Punk Show at the Triple Rock

 

All I can think when I see

the black hoodies and glasses,

blue hair and safety pins,

 

is where does everyone 

park their motorcycles?

as I stand 6-foot-6

 

awaiting the jagged bass

and power chords,

the voice of a man

 

whose nose has been

plugged with matching wine corks,

the girl in front of me

 

fixing to flail-dance so that her

costume jewel ring comes within

inches of snagging my eye

 

but never makes contact,

some untaught physics lesson

when I was in the classroom

 

and these punkers were in the cemetery,

passing a joint in a divine sepulcher,

experiencing John Ashbery first-hand.

 

And I take pride in the fact that I’m not self-conscious

in my pink-patterned shirt and khaki shorts.
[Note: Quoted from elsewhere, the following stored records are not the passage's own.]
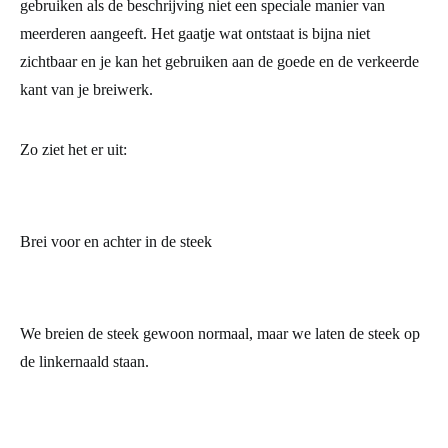
gebruiken als de beschrijving niet een speciale manier van
meerderen aangeeft. Het gaatje wat ontstaat is bijna niet
zichtbaar en je kan het gebruiken aan de goede en de verkeerde
kant van je breiwerk.
Zo ziet het er uit:
Brei voor en achter in de steek
We breien de steek gewoon normaal, maar we laten de steek op
de linkernaald staan.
That when a group of eight men, half old and bald,

 

half 15 and frail, start to mosh in a circle

and stumble against me, smelling

of High Life and sweat—the two not

 

all that dissimilar it turns out—I’m content enough

to softly push them away, standing my sticky ground

as girls in drab tank tops with short hair

 

take shelter behind my Midwestern mass,

as everyone unites in a shared goal of spirituality—

our desire for something loud and fast,

 

something far away from where it all started:

the cookie-cutter house in the 24-cookies-per-pan-

but-only-after-broccoli neighborhood

 

where it seemed like the laughing Jesus painting’s eyes

could see all four bedrooms and the walk-out basement, where

we often lay under the throw blanket,

 

a loose-stitched, crocheted mess with rug-tassel borders,

trying something, anything, as right now

the singer in the blue burglar mask from the next band

 

launches into the opening riff and the poem finishes its

overemotional acoustic set in the parking lot, knowing

that it can’t upstage the headliner but has to try.

Dylan Loring is a poet from Des Moines, Iowa. His poems have been published by New Ohio Review, North American Review, Ninth Letter, Split Lip Magazine, and Forklift, Ohio.